How to tune MPC parameters#

  1. Set appropriate vehicle kinematics parameters for distance to front and rear axle and max steer angle. Also check that the input VehicleKinematicState has appropriate values (speed: vehicle rear-wheels-center velocity [km/h], angle: steering (tire) angle [rad]). These values give a vehicle information to the controller for path following. Errors in these values cause fundamental tracking error.

  2. Set appropriate vehicle dynamics parameters of steering_tau, which is the approximated delay from steering angle command to actual steering angle.

  3. Set weight_steering_input = 1.0, weight_lat_error = 0.1, and other weights to 0. If the vehicle oscillates when driving with low speed, set weight_lat_error smaller.

  4. Adjust other weights. One of the simple way for tuning is to increase weight_lat_error until oscillation occurs. If the vehicle is unstable with very small weight_lat_error, increase terminal weight : weight_terminal_lat_error and weight_terminal_heading_error to improve tracking stability. Larger prediction_horizon and smaller prediction_sampling_time is effective for tracking performance, but it is a trade-off between computational costs. Other parameters can be adjusted like below.

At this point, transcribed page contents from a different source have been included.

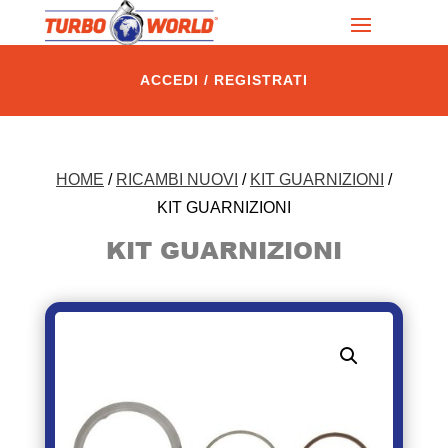
ACCEDI / REGISTRATI
HOME
/
RICAMBI NUOVI
/
KIT GUARNIZIONI
/
KIT GUARNIZIONI
KIT GUARNIZIONI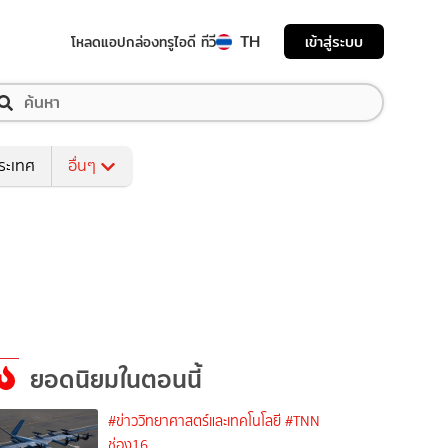
TH
เข้าสู่ระบบ
โหลดแอป
กล่องทรูไอดี ทีวี
ระเทศ
อื่นๆ
ยอดนิยมในตอนนี้
#ข่าววิทยาศาสตร์และเทคโนโลยี
#TNN
ช่อง16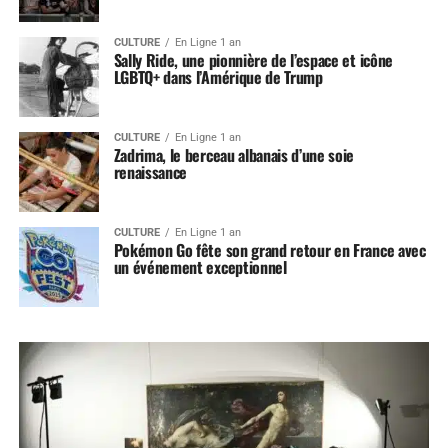
CULTURE
En Ligne 1 an
Sally Ride, une pionnière de l’espace et icône
LGBTQ+ dans l’Amérique de Trump
CULTURE
En Ligne 1 an
Zadrima, le berceau albanais d’une soie
renaissance
CULTURE
En Ligne 1 an
Pokémon Go fête son grand retour en France avec
un événement exceptionnel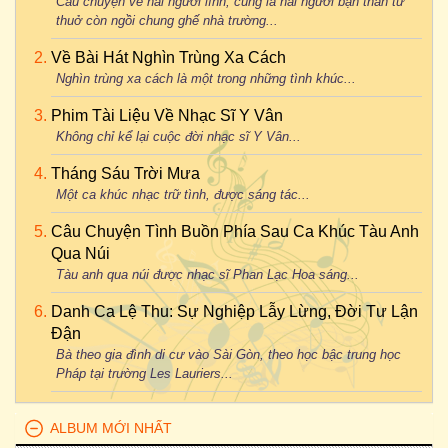
Câu chuyện về hai người lính, cũng là hai người bạn thân từ
thuở còn ngồi chung ghế nhà trường...
Về Bài Hát Nghìn Trùng Xa Cách
Nghìn trùng xa cách là một trong những tình khúc...
Phim Tài Liệu Về Nhạc Sĩ Y Vân
Không chỉ kể lại cuộc đời nhạc sĩ Y Vân...
Tháng Sáu Trời Mưa
Một ca khúc nhạc trữ tình, được sáng tác...
Câu Chuyện Tình Buồn Phía Sau Ca Khúc Tàu Anh
Qua Núi
Tàu anh qua núi được nhạc sĩ Phan Lạc Hoa sáng...
Danh Ca Lệ Thu: Sự Nghiệp Lẫy Lừng, Đời Tư Lận
Đận
Bà theo gia đình di cư vào Sài Gòn, theo học bậc trung học
Pháp tại trường Les Lauriers...
ALBUM MỚI NHẤT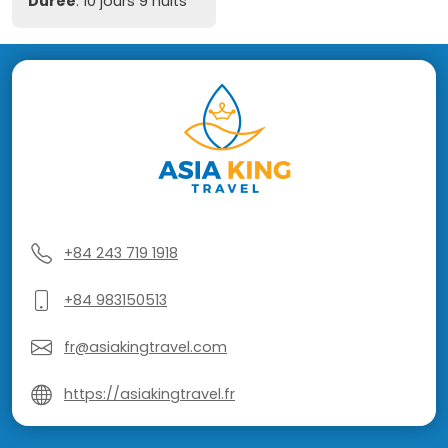
Durée
: 10 jours 9 nuits
+84 243 719 1918
+84 983150513
fr@asiakingtravel.com
https://asiakingtravel.fr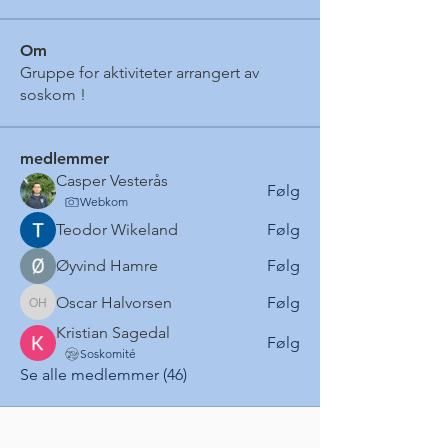
Om
Gruppe for aktiviteter arrangert av
soskom !
medlemmer
Casper Vesterås
Følg
Webkom
Teodor Wikeland
Følg
Øyvind Hamre
Følg
Oscar Halvorsen
Følg
Oscar Halvorsen
Kristian Sagedal
Følg
Soskomité
Se alle medlemmer (46)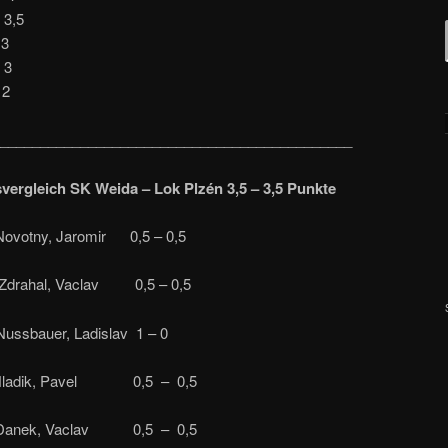
3,5
3
 3
2
____________________________________________
ergleich SK Weida – Lok Plzén 3,5 – 3,5 Punkte
votny, Jaromir 0,5 – 0,5
 Zdrahal, Vaclav 0,5 – 0,5
ussbauer, Ladislav 1 – 0
 Hladik, Pavel 0,5 – 0,5
Danek, Vaclav 0,5 – 0,5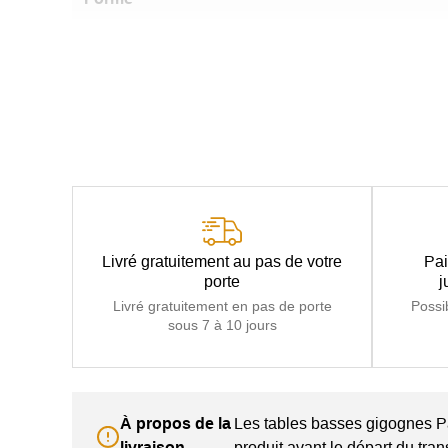
Livré gratuitement au pas de votre
Pai
porte
j
Livré gratuitement en pas de porte
Possi
sous 7 à 10 jours
À propos de la
Les tables basses gigognes 
livraison
produit avant le départ du tran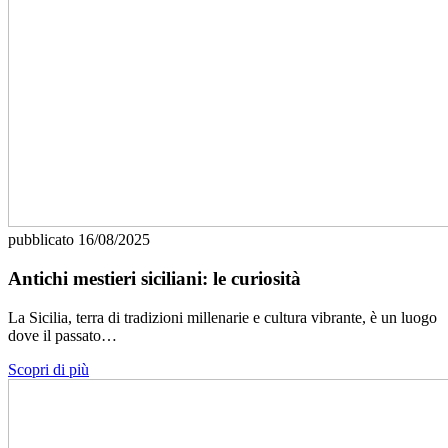
pubblicato
16/08/2025
Antichi mestieri siciliani: le curiosità
La Sicilia, terra di tradizioni millenarie e cultura vibrante, è un luogo
dove il passato…
Scopri di più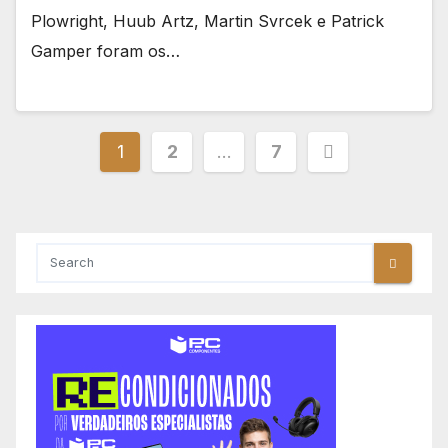
Plowright, Huub Artz, Martin Svrcek e Patrick
Gamper foram os…
Paginação
1
2
…
7
dos
conteúdos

  • weight_lat_error: Reduce lateral tracking error. This acts like P gain in PID.
  • weight_heading_error: Make a drive straight. This acts like D gain in PID.
  • weight_heading_error_squared_vel_coeff : Make a drive straight in high speed range.
  • weight_steering_input: Reduce oscillation of tracking.
  • weight_steering_input_squared_vel_coeff: Reduce oscillation of tracking in high speed range.
  • weight_lat_jerk: Reduce lateral jerk.
  • weight_terminal_lat_error: Preferable to set a higher value than normal lateral weight weight_lat_error for stability.
  • weight_terminal_heading_error: Preferable to set a higher value than normal heading weight weight_heading_error for stability.
  • [1] Jarrod M. Snider, "Automatic Steering Methods for Autonomous Automobile Path Tracking", Robotics Institute, Carnegie Mellon University, February 2009.